C’è un momento nel secondo lungometraggio di Ciro D’Emilio pieno di verità e sentimento in cui il protagonista Bernardo comunica al compagno di cella Elia la morte del padre. Nella parte centrale del film, durante l’ora d’aria, nel cortile del carcere in cui sono detenuti. La macchina da presa non è frontale ma collocata in diagonale, sul fianco dei corpi di Guido Caprino e Boris Isakovic, quasi con l’intenzione di catturarne l’imperfezione, a ribadirne la precarietà. È un momento che occupa un’intera sequenza realizzata senza stacchi di montaggio, in continuità, per rispettare il ritmo e la solennità di una confessione, per esaltare l’intimità nonostante la presenza di altri detenuti, di altre persone. C’è chi prega, chi cammina, chi pensa e chi, come Bernardo, consapevole di trovarsi di fronte una persona dura ma solidale, sceglie di spingersi oltre raccontandosi e rivelando a Elia di come suo padre lo accogliesse da bambino dopo le lunghe giornate di lavoro e di come lui fosse impressionato dalle sue grandi mani da contadino e piccolo proprietario terriero.

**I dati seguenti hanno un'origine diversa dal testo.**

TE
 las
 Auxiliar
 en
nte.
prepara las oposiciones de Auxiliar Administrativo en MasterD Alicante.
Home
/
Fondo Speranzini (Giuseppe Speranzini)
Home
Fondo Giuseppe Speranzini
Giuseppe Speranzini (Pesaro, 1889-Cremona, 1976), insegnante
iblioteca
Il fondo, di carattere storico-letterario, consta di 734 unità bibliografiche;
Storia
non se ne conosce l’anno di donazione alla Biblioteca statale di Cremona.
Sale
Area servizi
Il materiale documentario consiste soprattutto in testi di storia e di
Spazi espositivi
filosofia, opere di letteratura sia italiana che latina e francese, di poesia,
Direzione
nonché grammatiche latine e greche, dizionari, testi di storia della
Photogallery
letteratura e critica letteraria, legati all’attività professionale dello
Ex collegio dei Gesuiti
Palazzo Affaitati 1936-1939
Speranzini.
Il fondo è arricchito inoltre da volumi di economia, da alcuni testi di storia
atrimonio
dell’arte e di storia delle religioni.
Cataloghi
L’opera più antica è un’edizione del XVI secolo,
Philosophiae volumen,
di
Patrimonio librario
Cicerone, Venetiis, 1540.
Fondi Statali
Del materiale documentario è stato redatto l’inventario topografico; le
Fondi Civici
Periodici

È un momento molto giusto in un film come questo che vede le mani come strumenti per realizzarsi e distruggersi, sia per come racconta gli affetti che sono chiamati in causa – di fatto questa negazione della morte si aggiunge alle ingiustizie subite dal protagonista – sia per come lavora sull’economia simbolica perché, proprio qui, in questo preciso momento, in un film che guarda la figura del padre da una prospettiva anomala, Bernardo non solo riconosce che Elia, in un certo modo, può essere come un padre per lui ma anche si rende conto di non essere più il padre che era, prima di entrare in carcere. Infatti, al termine della confessione, Elia batte la mano due volte sulla gamba di Bernardo emulando simpaticamente il gesto rituale del padre ma rilanciando, senza troppi giri di parole, la volontà di mantenere salda la loro alleanza una volta usciti dal carcere.

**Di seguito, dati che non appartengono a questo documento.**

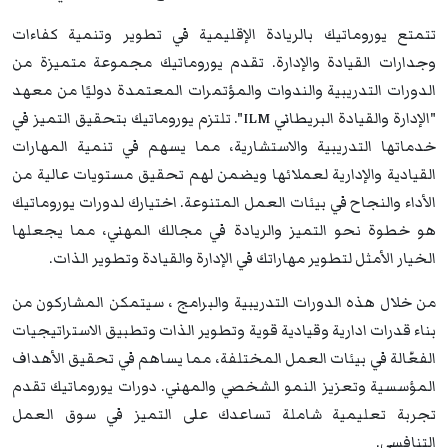
تتمتع يوروماتيك بالريادة الإقليمية في تطوير وتنمية كفاءات
وجدارات القيادة والإدارة. تقدم يوروماتيك مجموعة متميزة من
الدورات التدريبية والندوات والمؤتمرات المعتمدة دوليًا من معهد
"الإدارة والقيادة البريطاني ILM". تلتزم يوروماتيك بتحقيق التميز في
خدماتها التدريبية والاستشارية، مما يسهم في تنمية المهارات
القيادية والإدارية لعملائها ويضمن لهم تحقيق مستويات عالية من
الأداء والنجاح في بيئات العمل المتنوعة. اختيارك لدورات يوروماتيك
هو خطوة نحو التميز والريادة في مجالك المهني، مما يجعلها
الخيار الأمثل لتطوير مهاراتك في الإدارة والقيادة وتطوير الذات.
من خلال هذه الدورات التدريبية والبرامج ، سيتمكن المشاركون من
بناء قدرات ادارية وقيادية قوية وتطوير الذات وتطبيق الاستراتيجيات
الفعّالة في بيئات العمل المختلفة، مما يساهم في تحقيق الأهداف
المؤسسية وتعزيز النمو الشخصي والمهني. دورات يوروماتيك تقدم
تجربة تعليمية شاملة تساعدك على التميز في سوق العمل
التنافسي.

Per niente al mondo è composto di questi momenti carichi di sincerità, pezzi di un discorso incastonato in una struttura priva di linearità che mescola tre differenti piani temporali, tesi a proiettare lo spettatore nella complessità di un altro modo di guardare il mondo, ferito, deluso, rabbioso. Se da una parte il merito di D’Emilio è certamente di aver avuto l’intuizione di accendere i riflettori sulle conseguenze a cui il suo protagonista deve far fronte una volta entrato nella voragine dell’ingiustizia e del carcere, dall’altra questo film è interessato a esplorare la fitta trama di punti di vista sulla verità dirottando lo spettatore su più punti di vista, come ha dichiarato lo stesso regista: «Questo movimento, avanti e indietro nel tempo, offre al pubblico la grande opportunità di sospendere il proprio giudizio sul film e sul protagonista, di confrontarsi con i propri pregiudizi e con i luoghi comuni che caratterizzano ognuno di noi. Lo spettatore, infatti, è direttamente proiettato nella vicenda ed è chiamato a giudicare, ma senza avere piena consapevolezza dei fatti. Ogni personaggio del film ha una sua verità. La dichiara, la nasconde, la grida con tutto il suo fiato».

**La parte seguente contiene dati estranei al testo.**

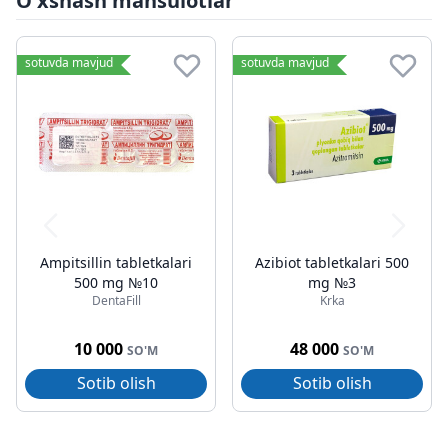
O'xshash mahsulotlar
sotuvda mavjud
sotuvda mavjud
Ampitsillin tabletkalari
Azibiot tabletkalari 500
500 mg №10
mg №3
DentaFill
Krka
10 000
48 000
SO'M
SO'M
Sotib olish
Sotib olish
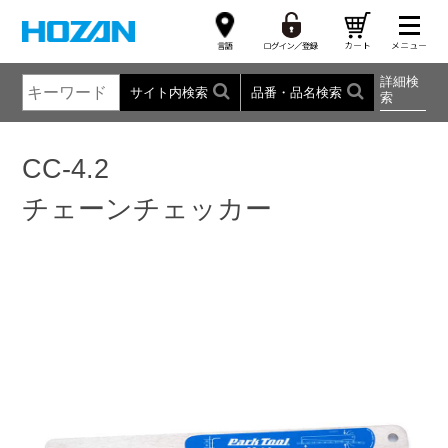
詳細検
サイト内検索
品番・品名検索
索
CC-4.2
チェーンチェッカー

Come accadeva già in Un giorno all’improvviso, dove prevaleva un interesse verso la condizione dell’abbandono vista con gli occhi del giovane protagonista, D’Emilio è interessato a catturare il vuoto vissuto da Bernardo, restituendo allo spettatore la complessità densa e drammatica di chi è schiacciato dall’ingiustizia di essere ritenuto colpevole di un reato non commesso. Così, senza cascare in visioni stereotipate, evitando di farsi schiacciare dall’ombra sociologica e didascalica, il film segue una traiettoria insolita e meno accomodante, evita di dare tutte le risposte, resta in bilico giocando con i generi e lavorando per sottrazione ma, soprattutto, restituisce immagini non convenzionali di un Nord Est rimodellato da uno scenario fotografato in modo glaciale, distaccato, misterioso. Il finale lascia senza fiato di fronte alla crudeltà dello smarrimento.